Pub Date: April 1st, 1998
Publisher: Viking

Good thing Blanche White's housekeeping stint for right-wing gubernatorial hopeful Allister Brindle (a would-be politician who doesn't know anything about the Massachusetts electorate) is only temporary. Blanche, not one to suffer fools gladly, has already stuck her sharp elbow into visiting Rev. Maurice Samuelson's rib after hearing his perfidious promise to deliver the Uncle Toms and Aunt Jemimas in his flock to Brindle, and she's connived with Ray-Ray Brown, the unwelcome son of the Brindles' regular housekeeper, to keep quiet about a menacing note he's delivered to Brindle. But Blanche's position in the household is still more secure than that of Felicia Brindle's sculpted personal trainer, Saxe Winton, or of Ray-Ray himself.

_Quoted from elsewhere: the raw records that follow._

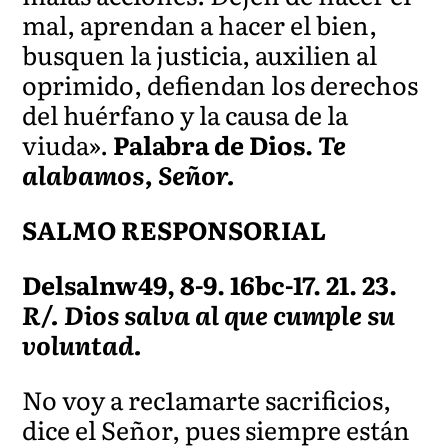
mal, aprendan a hacer el bien,
busquen la justicia, auxilien al
oprimido, defiendan los derechos
del huérfano y la causa de la
viuda».
Palabra de Dios.
Te
alabamos, Señor.
SALMO RESPONSORIAL
Delsalnw49, 8-9. 16bc-17. 21. 23.
R/. Dios salva al que cumple su
voluntad.
No voy a rec1amarte sacrificios,
dice el Señor, pues siempre están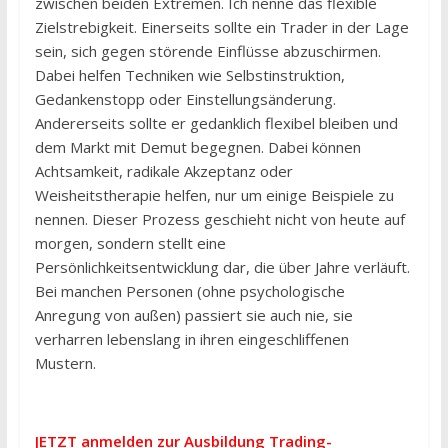
zwischen beiden Extremen. Ich nenne das flexible
Zielstrebigkeit. Einerseits sollte ein Trader in der Lage
sein, sich gegen störende Einflüsse abzuschirmen.
Dabei helfen Techniken wie Selbstinstruktion,
Gedankenstopp oder Einstellungsänderung.
Andererseits sollte er gedanklich flexibel bleiben und
dem Markt mit Demut begegnen. Dabei können
Achtsamkeit, radikale Akzeptanz oder
Weisheitstherapie helfen, nur um einige Beispiele zu
nennen. Dieser Prozess geschieht nicht von heute auf
morgen, sondern stellt eine
Persönlichkeitsentwicklung dar, die über Jahre verläuft.
Bei manchen Personen (ohne psychologische
Anregung von außen) passiert sie auch nie, sie
verharren lebenslang in ihren eingeschliffenen
Mustern.
JETZT anmelden zur Ausbildung Trading-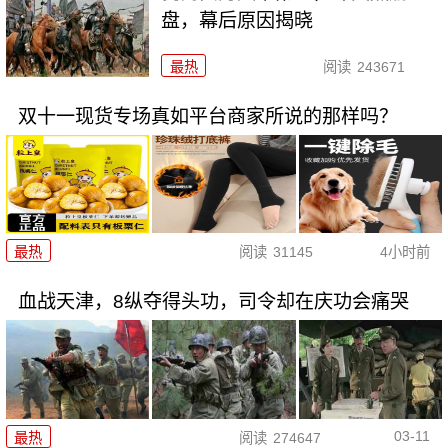
盘，幕后原因揭晓
最热
阅读
243671
双十一现货专场真如平台商家所说的那样吗？
最热
阅读
31145
4小时前
血战天津，8纵夺得头功，司令却在庆功会痛哭
03-11
最热
阅读
274647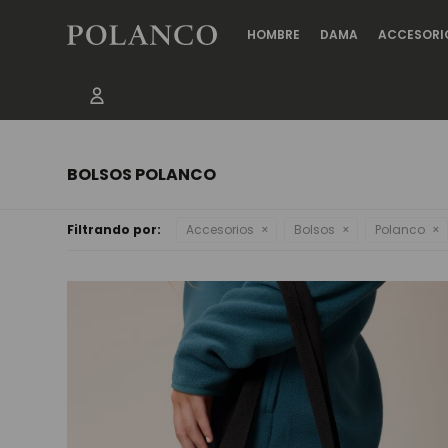
HOMBRE
DAMA
ACCESORI
BOLSOS POLANCO
Filtrando por:
Accesorios
Bolsos
Polanco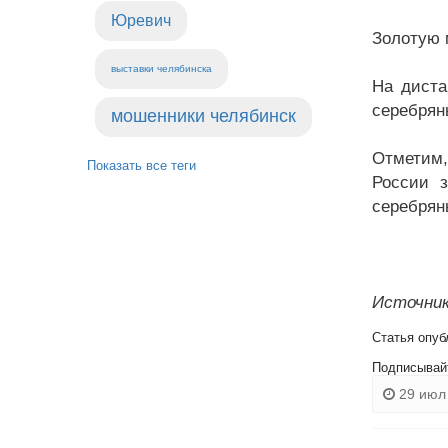
Юревич
Золотую м
выставки челябинска
На диста
серебрян
мошенники челябинск
Отметим,
Показать все теги
России з
серебрян
Источник
Статья опуб
Подписывай
29 июл 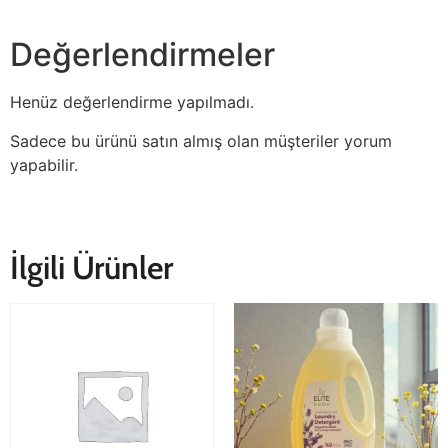
Değerlendirmeler
Henüz değerlendirme yapılmadı.
Sadece bu ürünü satın almış olan müşteriler yorum
yapabilir.
İlgili Ürünler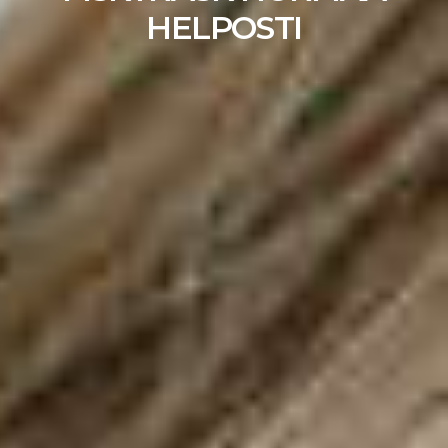
HELPOSTI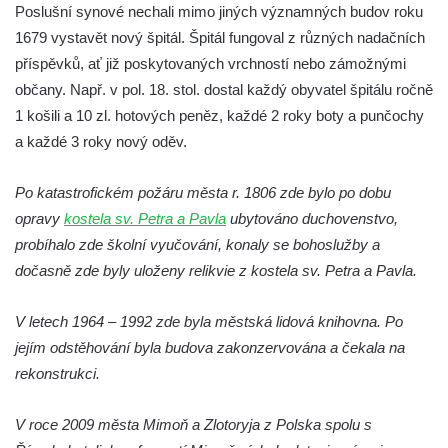
Poslušní synové nechali mimo jiných významných budov roku
Památník Karla Hynka Máchy v Doksech
1679 vystavět nový špitál. Špitál fungoval z různých nadačních
Muzeum výroby dřevěných hraček DETOA
příspěvků, ať již poskytovaných vrchností nebo zámožnými
Albrechtice s.r.o.
občany. Např. v pol. 18. stol. dostal každý obyvatel špitálu ročně
1 košili a 10 zl. hotových peněz, každé 2 roky boty a punčochy
Oblastní muzeum v Mostě
a každé 3 roky nový oděv.
Městské muzeum Františkovy Lázně
Auto moto muzeum ve Františkových
Po katastrofickém požáru města r. 1806 zde bylo po dobu
Lázních
opravy
kostela sv. Petra a Pavla
ubytováno duchovenstvo,
Hornické muzeum Krásno (areál cínového
probíhalo zde školní vyučování, konaly se bohoslužby a
dolu Vilém)
dočasně zde byly uloženy relikvie z kostela sv. Petra a Pavla.
Národní zemědělské muzeum Ohrada
(Muzeum lesnictví, myslivosti a rybářství)
V letech 1964 – 1992 zde byla městská lidová knihovna. Po
jejím odstěhování byla budova zakonzervována a čekala na
Muzeum vozidel, techniky a řemesel v
rekonstrukci.
Pořežanech
Městské muzeum Chrastava
V roce 2009 města Mimoň a Zlotoryja z Polska spolu s
Hasičské muzeum Skalná na hradě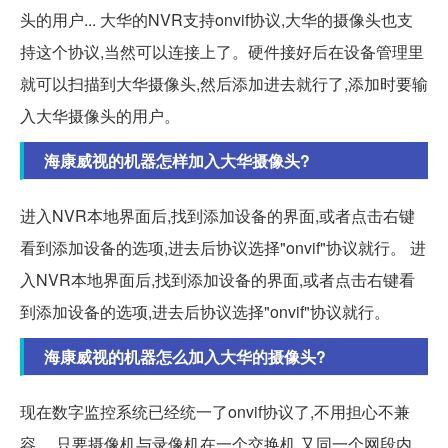
头的用户... 大华的NVR支持onvif协议,大华的摄像头也支
持这个协议,当然可以连接上了。硬件接好后在设备管理里
就可以扫描到大华摄像头,然后添加进去就行了,添加时要输
入大华摄像头的用户。
海康威视的机器怎样加入大华摄像头?
进入NVR本地界面后,找到添加设备的界面,或者点击右键
看到添加设备的选项,进去后协议选择"onvif"协议就行。 进
入NVR本地界面后,找到添加设备的界面,或者点击右键看
到添加设备的选项,进去后协议选择"onvif"协议就行。
海康威视的机器怎么加入大华的摄像头?
现在数字监控系统已经统一了onvif协议了,不用担心不兼
容。 只要摄像机与录像机在一个交换机,又同一个网段内,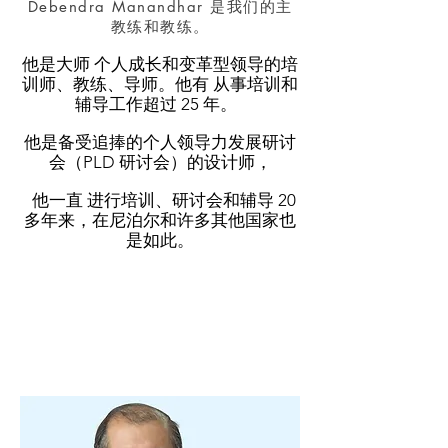
Debendra Manandhar 是我们的
主
教练和教练。
他是大师
个人成长和变革型领导的培
训师、教练、导师。他有
从事培训和
辅导工作超过 25 年。
他是
备受追捧的个人领导力发展研讨
会（PLD 研讨会）的设计师，
他一直
进行培训、研讨会和辅导
20
多年来，在尼泊尔和许多其他国家也
是如此。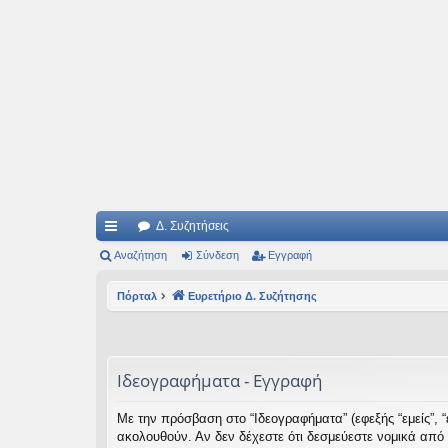
Ιδεογραφήματα
Αυτός ο τόπος φιλοδοξεί να ανοίγει μονοπάτια για τα συναρπαστικά και όμ
Δ. Συζητήσεις
ρή
Αναζήτηση
Σύνδεση
Εγγραφή
γο
Πόρταλ
Ευρετήριο Δ. Συζήτησης
ρε
ς
συ
Ιδεογραφήματα - Εγγραφή
νδ
Με την πρόσβαση στο “Ιδεογραφήματα” (εφεξής “εμείς”, “ε
έσ
ακολουθούν. Αν δεν δέχεστε ότι δεσμεύεστε νομικά από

Both of them are murdered, with more corpses still in the offing, as Brindle and his cohorts work themselves into a frenzy over a compromising videotape unlikely to endear him to the conservative voters he's counting on. It's a case that plays beautifully to the strengths Blanche showed in her first two novels (Blanche Among the Talented Tenth, 1994, etc.): poking around, getting underfoot, and displaying maximum attitude as she solves the tiny mystery en route to sticking it to the Man. The title says it all.